---------- Data provided

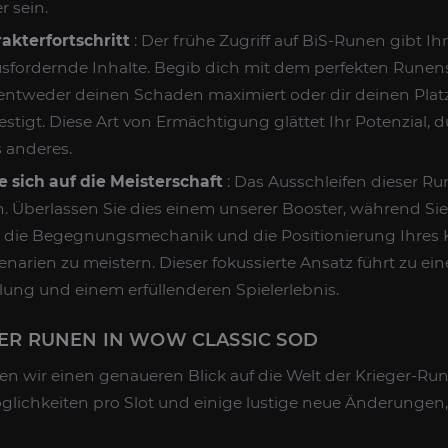
r sein.
akterfortschritt
: Der frühe Zugriff auf BiS-Runen gibt I
sfordernde Inhalte. Begib dich mit dem perfekten Runens
entweder deinen Schaden maximiert oder dir deinen Platz
stigt. Diese Art von Ermächtigung glättet Ihr Potenzial, d
s anderes.
e sich auf die Meisterschaft
: Das Ausschleifen dieser R
Überlassen Sie dies einem unserer Booster, während Sie 
, die Begegnungsmechanik und die Positionierung Ihres K
narien zu meistern. Dieser fokussierte Ansatz führt zu ein
ung und einem erfüllenderen Spielerlebnis.
EGER RUNEN IN WOW CLASSIC SOD
en wir einen genaueren Blick auf die Welt der Krieger-Ru
lichkeiten pro Slot und einige lustige neue Änderungen, 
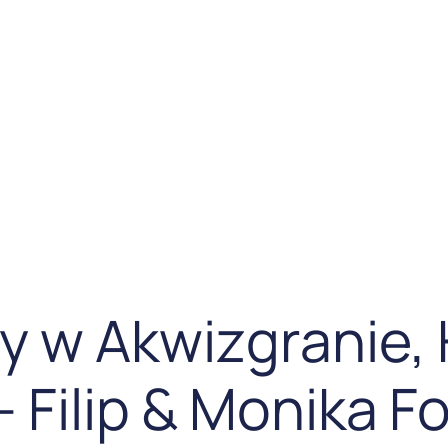
y w Akwizgranie, 
– Filip & Monika F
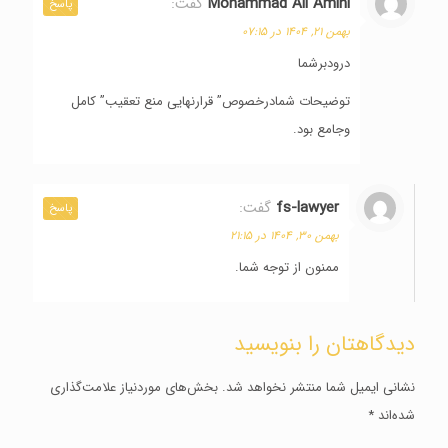
Mohammad Ali Amini
گفت:
پاسخ
بهمن ۲۱, ۱۴۰۴ در ۰۷:۱۵
درودبرشما
توضیحات شمادرخصوص” قرارنهایی منع تعقیب” کامل
وجامع بود.
fs-lawyer
گفت:
پاسخ
بهمن ۳۰, ۱۴۰۴ در ۲۱:۱۵
ممنون از توجه شما.
دیدگاهتان را بنویسید
نشانی ایمیل شما منتشر نخواهد شد.
بخش‌های موردنیاز علامت‌گذاری
شده‌اند
*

--------------------

What the exercise asks
How many lines above contain the word "einem"? Answer with the number alone.

Final answer
2